Nothing is needed except the lines below that run from the one with "For every named target in this 1296×2208" through the one with "Bolsa (1063, 1796)", repeated exactly.

[Data for this task Boundary: Start]

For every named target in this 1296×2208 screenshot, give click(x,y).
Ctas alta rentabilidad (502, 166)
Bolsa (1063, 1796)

[Data for this task Boundary: End]
[Data for this task Boundary: Start]

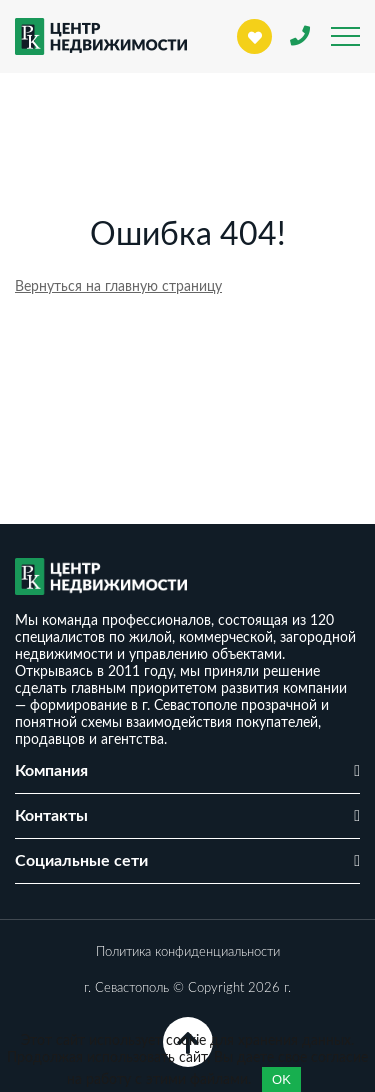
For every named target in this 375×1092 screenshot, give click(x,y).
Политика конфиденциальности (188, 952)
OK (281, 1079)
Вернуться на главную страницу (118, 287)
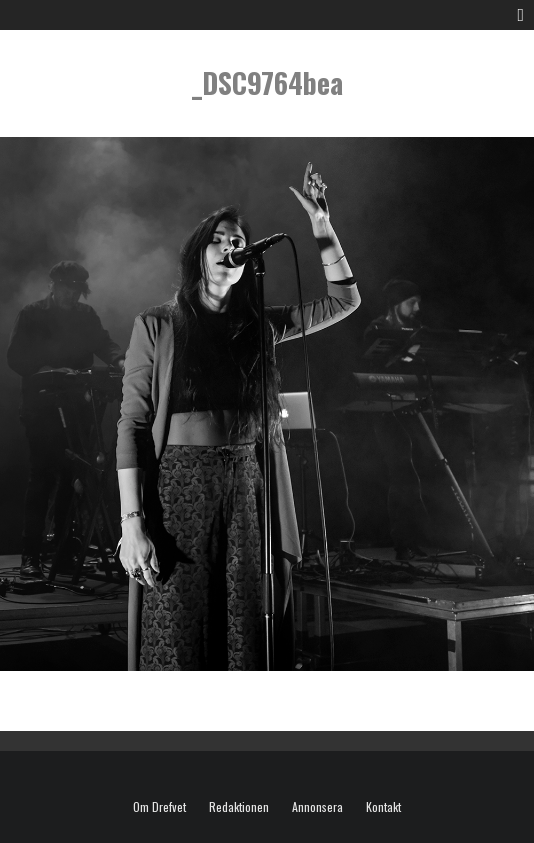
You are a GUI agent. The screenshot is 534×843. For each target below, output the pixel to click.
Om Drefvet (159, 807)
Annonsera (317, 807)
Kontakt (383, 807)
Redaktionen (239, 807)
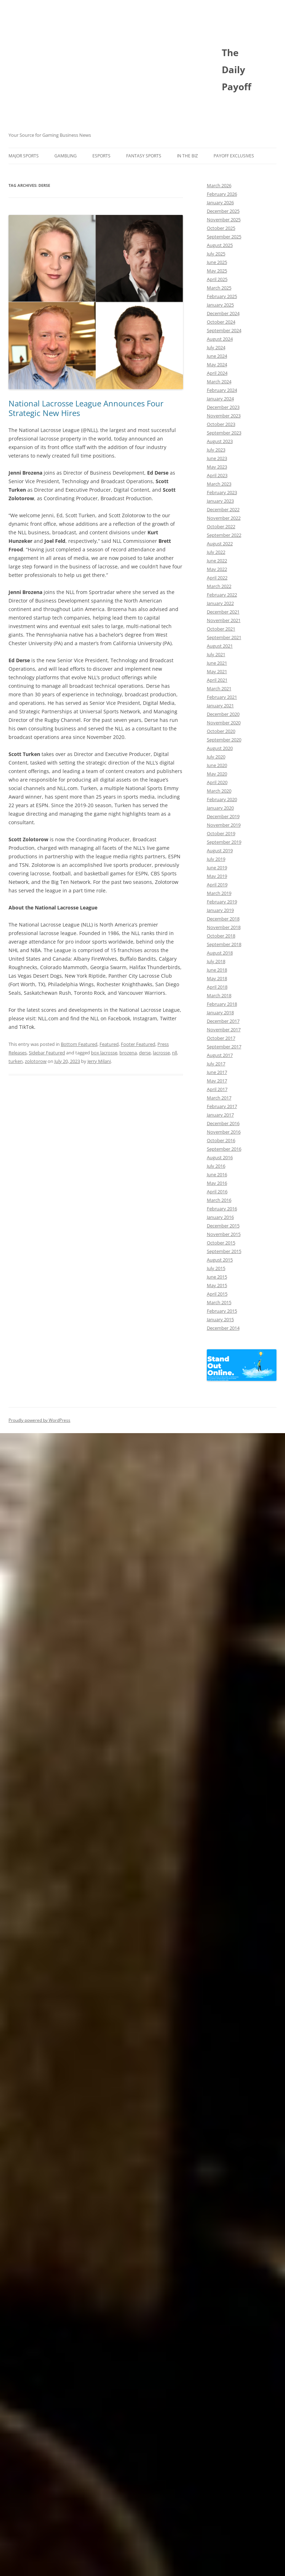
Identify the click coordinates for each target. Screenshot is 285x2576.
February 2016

[Data for this task Boundary: End]

Expected output
For every named target in this 1296×2208 screenshot, give click(x,y).
Ctas alta rentabilidad (502, 166)
Bolsa (1063, 1796)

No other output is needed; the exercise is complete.